We don’t deal with the subject of green or sustainability all that often, but we’re certainly giving you a double-dose this month.
In addition to our cover story on Leaders in Sustainability – which looks at sustainability through the eyes of four food companies – we also reveal our Green Plant of the Year. ConAgra’s Lamb Weston sweet potato processing plant in Delhi, La., is the first frozen food manufacturing facility in the world to achieve Leadership in Energy & Environmental Design (LEED) Platinum certification from the U.S. Green Building Council.

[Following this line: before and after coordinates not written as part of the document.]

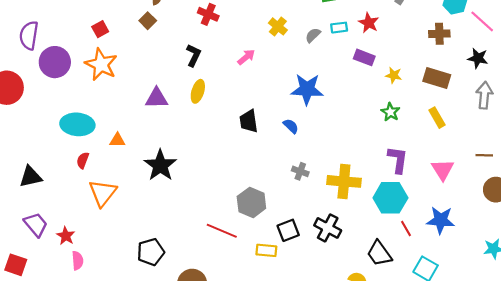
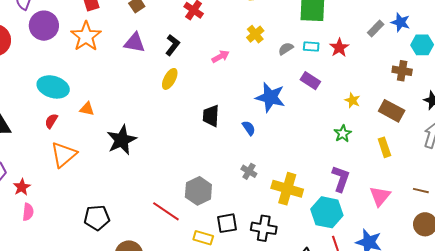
purple rectangle: (364, 57) -> (310, 81), moved
purple triangle: (157, 98) -> (135, 43), moved
black cross: (328, 228) -> (264, 228), turned -30

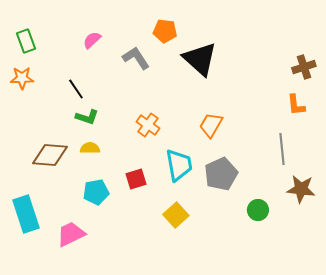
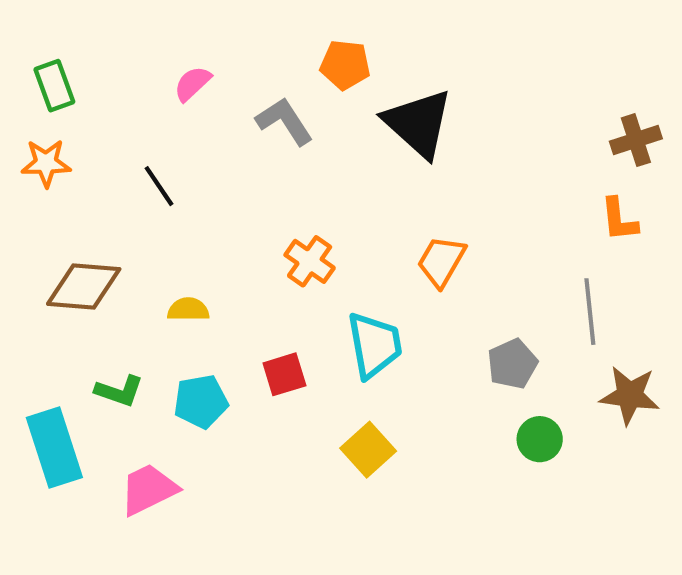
green L-shape: (87, 117) -> (119, 391), moved
brown diamond: (50, 155) -> (84, 286), moved
gray pentagon: (221, 174) -> (512, 364), moved, size x0.7

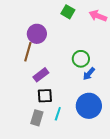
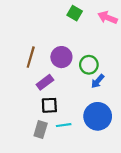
purple circle: (37, 34) -> (61, 57), moved
cyan line: (58, 114) -> (64, 125), turned 64

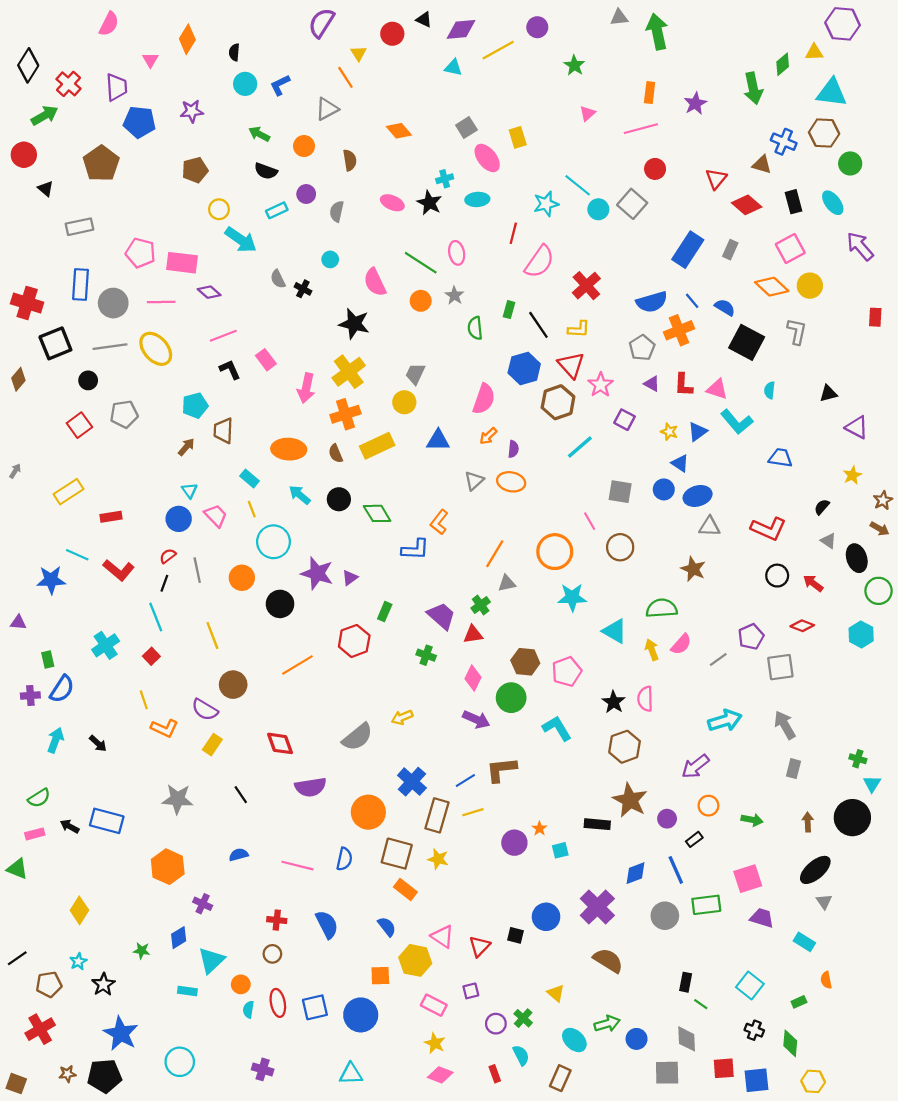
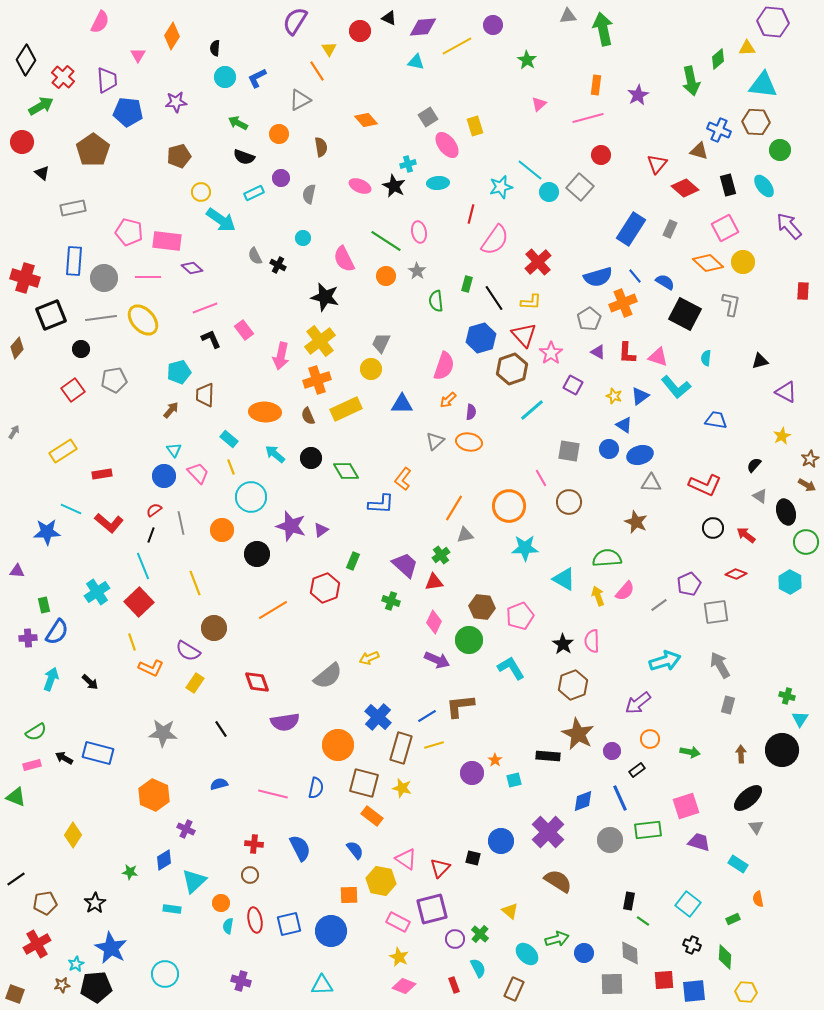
red square: (151, 656) -> (139, 602), size x1.8
cyan star: (78, 962) -> (76, 964), moved
purple square: (471, 991) -> (432, 909), size x2.0

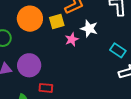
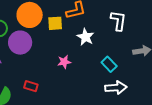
pink star: (72, 39) -> (64, 62), moved
purple circle: (29, 65) -> (20, 43), moved

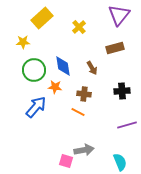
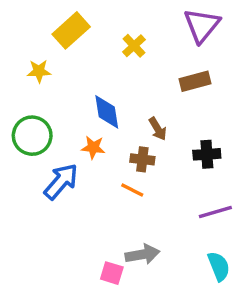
brown arrow: (92, 68) -> (158, 129), moved
green circle: (34, 70) -> (32, 136), moved
cyan semicircle: (120, 162) -> (219, 266), moved

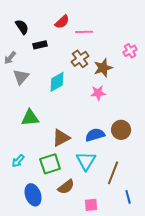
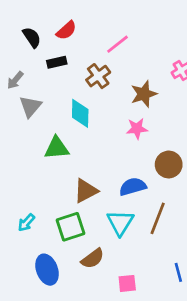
red semicircle: (62, 22) -> (66, 30), moved
pink line: (84, 32) -> (118, 44), turned -36
brown cross: (80, 59) -> (98, 76), moved
cyan diamond: (57, 82) -> (80, 113), turned -60
green triangle: (30, 118) -> (57, 148), moved
brown circle: (121, 130) -> (169, 165), moved
brown line: (113, 173) -> (158, 218), moved

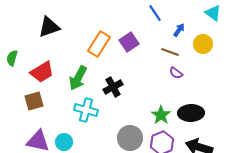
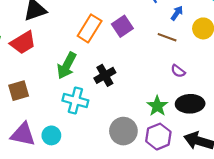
red trapezoid: (42, 72) -> (23, 43), moved
purple semicircle: (176, 73) -> (178, 71), moved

Each of those stories has smaller sidebar stories within, and they all point to the same thing: that being green is not enough, that an Earth-friendly plant also has to create its own economic viability and contribute to that of its parent corporation. Otherwise, you may wind up like Contessa Premium Foods (ironically, one of our Green Plant of the Year nominees last year) or Tasty Baking, which built green plants that did not provide the expected return on investment. Those companies went into bankruptcy, partially (to be fair, not entirely) due to those green plants.
This new definition of sustainability is widespread. “The triple bottom line” is a phrase heard often these days; it means achieving sustainability in environmental, social and economic ways. I’ve also heard it referred to as ESG – economic, social and governance. Despite what rocker Meat Loaf wrote in 1977: Two out of three isn’t good enough.
“Sustainability issues and financial performance have begun to intertwine,” reads a report, “How sustainability has expanded the CFO’s role,” from accounting and advisory firm Ernst & Young. “CFOs are getting involved in the management, measurement and reporting of the companies’ sustainability activities. This involvement has expanded the CFO’s role in ways that would have been hard to imagine even a few years ago.”
“The changes stem partly from a realization by institutional investors that climate change and sustainability issues often bear directly on companies’ risk profiles, their reputations and their financial performance,” the report continues. “CFOs and other market-facing executives will need to become more familiar with their companies’ most vital ESG issues. They’ll also need to prepare for hard questions from stakeholders and to demonstrate a heightened commitment to ESG performance.”
They certainly have to. Equity analysts are getting interested in this score, independent third-parties are publicizing their ratings of companies and watchdog groups are vigilantly rooting out any suspected “greenwashing.”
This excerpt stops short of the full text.